The two loads are concatenated into a 128-bit word and the final unaligned
data is extracted (and sign extended if the ldx
form was used).
- Special corner case for when the actual user address (ra
+ rb) did not actually require any
bytes in the 8-byte range loaded by the ld.hi
uop (i.e. the load was contained entirely within the low 64-bit aligned
chunk). Since it is perfectly legal to do an unaligned load to the
very end of the page such that the next 64 bit chunk is not mapped
to a valid page, the ld.hi uop does not actually
access memory; the entire result is extracted from the prior ld.lo
result in the rc operand.
Exceptions:
- UnalignedAccess if the address (ra
+ rb) is not aligned to an integral
multiple of the size in bytes of the load. Unaligned loads (ld.lo
and ld.hi) do not generate this exception.

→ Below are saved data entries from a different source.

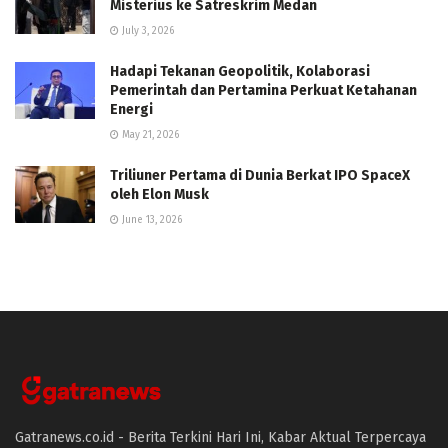
Misterius ke Satreskrim Medan
July 3, 2026
Hadapi Tekanan Geopolitik, Kolaborasi
Pemerintah dan Pertamina Perkuat Ketahanan
Energi
May 21, 2026
Triliuner Pertama di Dunia Berkat IPO SpaceX
oleh Elon Musk
June 13, 2026
Gatranews.co.id - Berita Terkini Hari Ini, Kabar Aktual Terpercaya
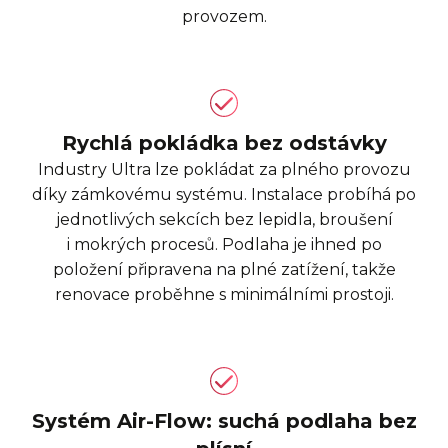
provozem.
Rychlá pokládka bez odstávky
Industry Ultra lze pokládat za plného provozu
díky zámkovému systému. Instalace probíhá po
jednotlivých sekcích bez lepidla, broušení
i mokrých procesů. Podlaha je ihned po
položení připravena na plné zatížení, takže
renovace proběhne s minimálními prostoji.
Systém Air-Flow: suchá podlaha bez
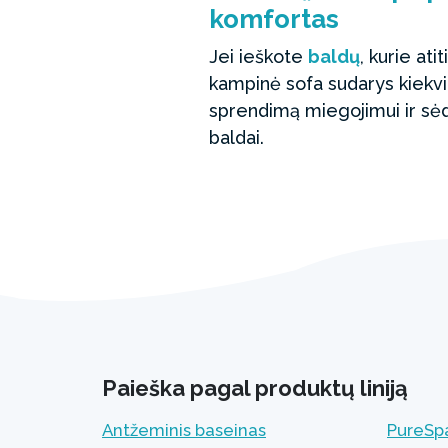
komfortas
Jei ieškote
baldų
, kurie ati
kampinė sofa sudarys kiekvi
sprendimą miegojimui ir sėdė
baldai.
Paieška pagal produktų liniją
Antžeminis baseinas
PureSpa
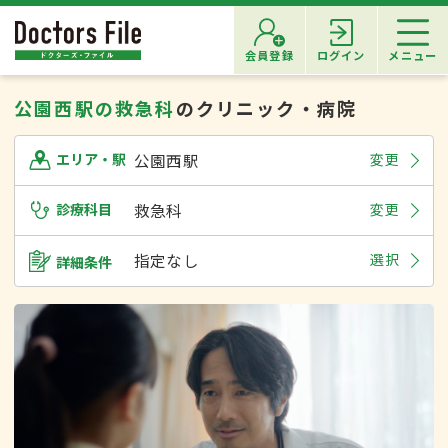
会員登録
ログイン
メニュー
公園西駅の救急科
のクリニック・病院
公園西駅
変更
エリア・駅
診療科目
救急科
変更
指定なし
選択
詳細条件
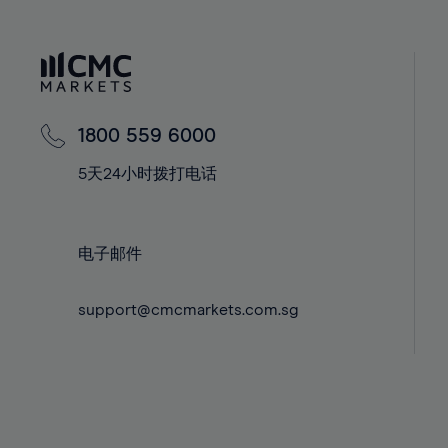
40%
40%
59%
41%
41%
60%
42%
42%
61%
43%
43%
62%
44%
44%
1800 559 6000
63%
45%
45%
5天24小时拨打电话
64%
46%
46%
65%
47%
47%
66%
48%
48%
电子邮件
67%
49%
49%
68%
support@cmcmarkets.com.sg
50%
50%
69%
51%
51%
70%
52%
52%
71%
53%
53%
72%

Since x86 automatically corrects alignment problems, microcode must
handle this exception as described in Section 5.6.
- PageFaultOnRead if the virtual address (ra
+ rb) falls on a page not accessible
to the caller in the current operating mode, or a page marked as not
present.
- Various other exceptions and replay conditions may exist depending
on the specific processor core model.
st
Store
| Mnemonic |
Syntax |
Operation
st |
Notes:
- The PTLsim store unit model is described in substantial
detail in Section 22.1; this section only gives
an overview of the store uop semantics.
- The st family of uops prepares values
to be stored to the virtual address specified by the sum ra
+ rb.
- The sfra operand specifies the store
forwarding register (a.k.a. store buffer) to merge the data to be
stored (the rc operand) into. The inherited
SFR may be determined dynamically by querying a store queue or can
be predicted statically, as described in 22.1.
- Store uops only generate the SFR for tracking purposes; the
cache is only written when the SFR is committed.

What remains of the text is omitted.